We are assuming that an attacker wants to forge the self proxy signature. He can mount attack on the scheme in two manners—the first manner is to compute the private self proxy key SK_sp, and the second manner is to forge the valid self proxy signature without the self proxy private key. In the first way, the attacker has to compute SK_sp from PK_sp or to generate SK_sp with the help of the information (W, Z₁, Z₂, U) that is transferred from signer to verifier. Howbeit, it is computationally difficult to compute SK_sp from PK_sp or from (W, Z₁, Z₂, U) because it is SIS problem over NTRU lattices. Therefore, it is computationally hard to compute SK_sp for the attacker. In the second manner, the attacker has to get the valid signature (Z₁, Z₂, U) on the message document m without the private key SK_sp. Since the second condition for verification is also a SIS problem over NTRU lattices, so attacker has to solve SIS problem to forge the signature [26].

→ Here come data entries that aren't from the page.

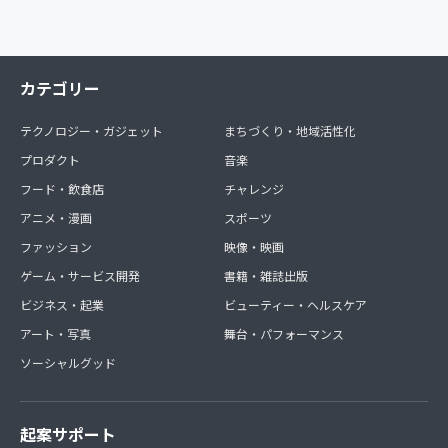
カテゴリー
テクノロジー・ガジェット
まちづくり・地域活性化
プロダクト
音楽
フード・飲食店
チャレンジ
アニメ・漫画
スポーツ
ファッション
映像・映画
ゲーム・サービス開発
書籍・雑誌出版
ビジネス・起業
ビューティー・ヘルスケア
アート・写真
舞台・パフォーマンス
ソーシャルグッド
起案サポート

Since both the two attacks are not viable, therefore, it is computationally difficult to the attacker to forge the self proxy signature. Therefore, the proposed scheme holds the unforgeability property. □

Theorem 2

The self proxy signature scheme satisfies the undeniability property.

Proof

As the requirement of undeniability property, the signer can not repudiate the valid message and its signature. In our proposed self proxy signature scheme, at the time of verification of the self proxy signature (W, Z₁, Z₂, U), the warrant W is also checked, and the publicly available information t² and u of the proxy signer and the master’s public key h are used in the verification step. Therefore, the signer can not deny after signing on any message. □

Theorem 3

The self proxy signature scheme holds the distinguish-ability property.

Proof

In the proposed self proxy signature scheme, the signer’s identity, temporary public key and message warrant are used at the verification step of the self proxy signature (W, Z₁, Z₂, U). Thus, we can assume it as a self proxy signature instead of a normal signature. Hence, anyone can distinguish the self proxy signatures from normal signatures. If the signer sign the document with his original keys, the verification process will not hold. Therefore, the proposed signature scheme holds the distinguish-ability property. □

Theorem 4

The proposed self proxy signature scheme entertains the verifiability property.

Proof

A scheme is said to be verifiable if the verifier can be assured of the signer’s agreement on the signed message. In the proposed scheme, the verification phase is done with the help of the signer’s identity and temporary public key. Therefore, any verifier can verify the signer’s agreement on the signed message. Moreover, the verifier can recover the self proxy public key by public information. Hence, the proposed scheme satisfies the verifiability property. □

5 Conclusion

We proposed a new self proxy signature over NTRU lattices which is secure against quantum computer. Using this scheme, a user can delegate his signing right to himself for a period of time. The signer can have several ephemeral public and private key pairs and use them simultaneously. Our signature scheme is secure because it entertains all the security properties—verifiability, undeniability, distinguish-ability and unforgeability of a proxy signature scheme.